Now is the point where inspiration strikes. Working with networks, I've seen that a common problem is for DNS to stop working - DNS is what converts symbolic Internet addresses like proxy.client.com to numeric addresses like 18.104.22.168. I've also seen cases where different applications used different DNS mechanisms, so one would work where others would fail. By using the less attractive numeric addresses, I can still do useful work if the DNS server is the only thing that's broken. So I look up the numeric address of the proxy server and edit the proxy setting from proxy.client.com:http to something like 22.214.171.124:80 instead. I also convert the "http" to the numeric port number "80" just in case. I run webget and shazam, it works! I modify the webupdate script to use the numeric address and port number, and the webupdate runs just fine - I check that the log file is about the same size as the last successful run. (Well, actually I had to track down two other unrelated problems, but I'll spare you that story for now. Bugs often seem to appear in clusters...)
To further isolate what's happening, I alternately set the proxy address and the port back to their symbolic versions. I verify that both must be numeric for the webget to work. I decide that I have enough information to report a bug to the vendor, which I do.
It takes a while to get an answer (I couldn't justify setting the bug at a high priority because I had a fairly easy workaround). The response is that I need to be running the DNS server, and it would have been run automatically if I had logged in to a particular account on the system. I didn't know enough about the system to know that the DNS server wasn't started every time the system boots. So on the surface, it was a configuration problem after all, but there is also some room for improvement in the system.
So what did I learn?
- We need to document any requirements placed on the build environment, such as logging in to a particular account.
- To make the build environment more robust, important steps like running the DNS server should be automated from the webupdate script, not in the setup files for a user account.

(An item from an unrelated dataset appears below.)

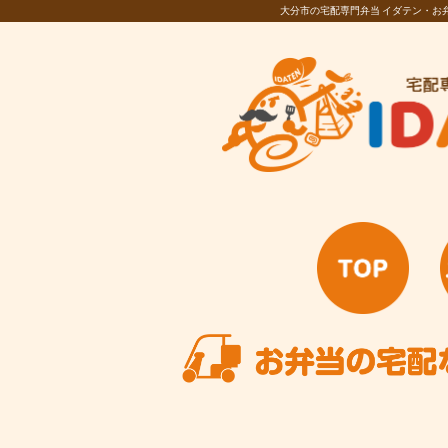
大分市の宅配専門弁当 イダテン・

- Throwing away program output, as is often done to clean up useless clutter, can also hide important error messages. Also, scripts should check for errors from the external programs they call so they don't erroneously report success. Use more than kind one check to verify that your software is working.
- I was lucky to have access to the scripts and source code. The problem would have been far more difficult to diagnose if I had simply reported the "web file not found" error to the vendor. Plus, I wouldn't have been able to find a quick workaround.
- Bootstrapping can be confusing. That worrisome code that seems to set up the proxy server too late actually sets it up for the next run, and it doesn't affect the current run, since we run on the previous version of the system to bootstrap the next version. This means that the very first install of the system had to be done manually.
- Keep copious logs. I was lucky that the webupdate programmer had the foresight to set this up.
- You're often fighting against more than one problem. I actually found four separate problems that all cropped up at the same time, not counting robustness issues (were you keeping count?).
There's a big overlap between bug reporting and debugging. How do you draw the line between the two? If I had been analyzing a test failure rather than a build process failure, should I have just filed a bug report based on the first symptom I saw? What if several other tests were blocked because of the problem? Food for thought.